**Exercise instructions**
Please give the records below again in full, exactly, with the images left out.

**Data records**
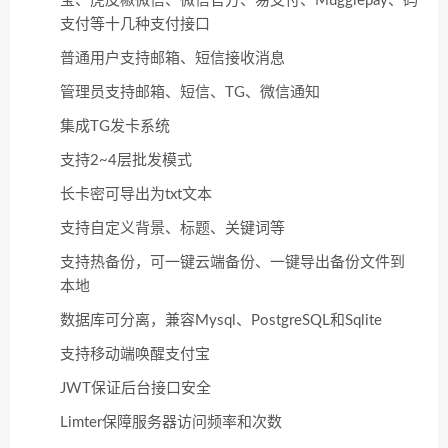
宝、虎皮椒微信、微信官方、易支付、Mugglepay、码
支付等十几种支付接口
普通用户支持邮箱、短信接收消息
管理员支持邮箱、短信、TG、微信通知
集成TG发卡系统
支持2~4层批发模式
长卡密可导出为txt文本
支持自定义背景、标题、关键词等
支持热备份，可一键云端备份、一键导出备份文件到
本地
数据库可分离，兼容Mysql、PostgreSQL和Sqlite
支持移动端唤醒支付宝
JWT保证后台接口安全
Limter保障服务器访问频率和次数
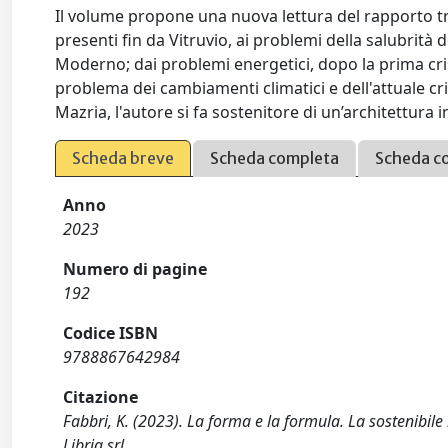
Il volume propone una nuova lettura del rapporto tra
presenti fin da Vitruvio, ai problemi della salubrità 
Moderno; dai problemi energe­tici, dopo la prima crisi
problema dei cambiamenti climatici e dell'attuale cri
Mazria, l'autore si fa sostenitore di un’architettura 
Scheda breve
Scheda completa
Scheda c
Anno
2023
Numero di pagine
192
Codice ISBN
9788867642984
Citazione
Fabbri, K. (2023). La forma e la formula. La sostenibile 
Libria srl.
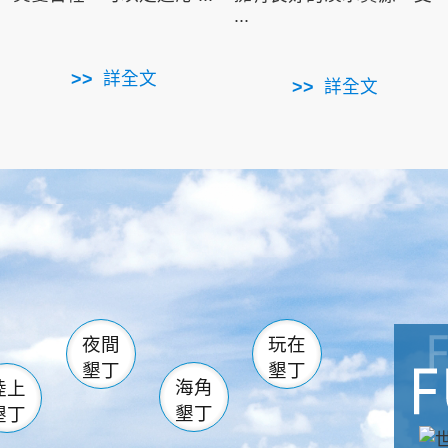
...
詳全文
詳全文
南仁湖
滿州
火
佳樂水
然中心
森林遊樂區
南灣
墾管處遊客中心
社頂公園
風吹沙
湖
船帆石
龍磐公園
香蕉灣
頭
砂島
龍坑
鵝鑾鼻
夜間
玩在
墾丁
墾丁
海角
陸上
墾丁
墾丁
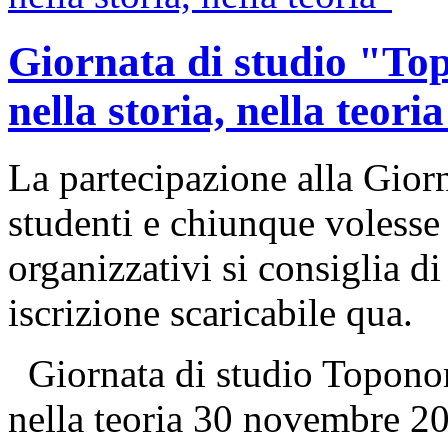
Giornata di studio "Top
nella storia, nella teori
La partecipazione alla Giorn
studenti e chiunque volesse 
organizzativi si consiglia d
iscrizione scaricabile qua.
Giornata di studio Toponomas
nella teoria 30 novembre 2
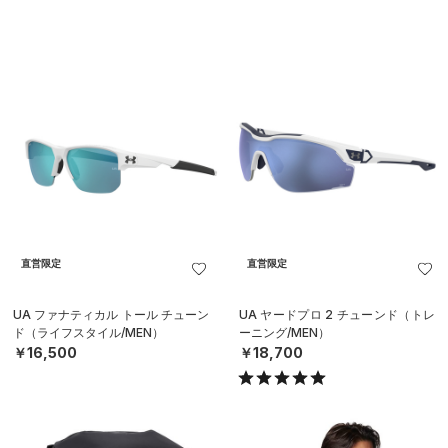
直営限定
直営限定
UA ファナティカル トール チューン
UA ヤードプロ 2 チューンド（トレ
ド（ライフスタイル/MEN）
ーニング/MEN）
￥16,500
￥18,700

**Response to this task**
宝、虎皮椒微信、微信官方、易支付、Mugglepay、码
支付等十几种支付接口
普通用户支持邮箱、短信接收消息
管理员支持邮箱、短信、TG、微信通知
集成TG发卡系统
支持2~4层批发模式
长卡密可导出为txt文本
支持自定义背景、标题、关键词等
支持热备份，可一键云端备份、一键导出备份文件到
本地
数据库可分离，兼容Mysql、PostgreSQL和Sqlite
支持移动端唤醒支付宝
JWT保证后台接口安全
Limter保障服务器访问频率和次数
Il volume propone una nuova lettura del rapporto tra
presenti fin da Vitruvio, ai problemi della salubrità 
Moderno; dai problemi energe­tici, dopo la prima crisi
problema dei cambiamenti climatici e dell'attuale cri
Mazria, l'autore si fa sostenitore di un’architettura 
Scheda breve
Scheda completa
Scheda c
Anno
2023
Numero di pagine
192
Codice ISBN
9788867642984
Citazione
Fabbri, K. (2023). La forma e la formula. La sostenibile 
Libria srl.
...
詳全文
詳全文
南仁湖
滿州
火
佳樂水
然中心
森林遊樂區
南灣
墾管處遊客中心
社頂公園
風吹沙
湖
船帆石
龍磐公園
香蕉灣
頭
砂島
龍坑
鵝鑾鼻
夜間
玩在
墾丁
墾丁
海角
陸上
墾丁
墾丁
Giornata di studio "Top
nella storia, nella teori
La partecipazione alla Giorn
studenti e chiunque volesse 
organizzativi si consiglia d
iscrizione scaricabile qua.
Giornata di studio Toponomas
nella teoria 30 novembre 2
直営限定
直営限定
UA ファナティカル トール チューン
UA ヤードプロ 2 チューンド（トレ
ド（ライフスタイル/MEN）
ーニング/MEN）
￥16,500
￥18,700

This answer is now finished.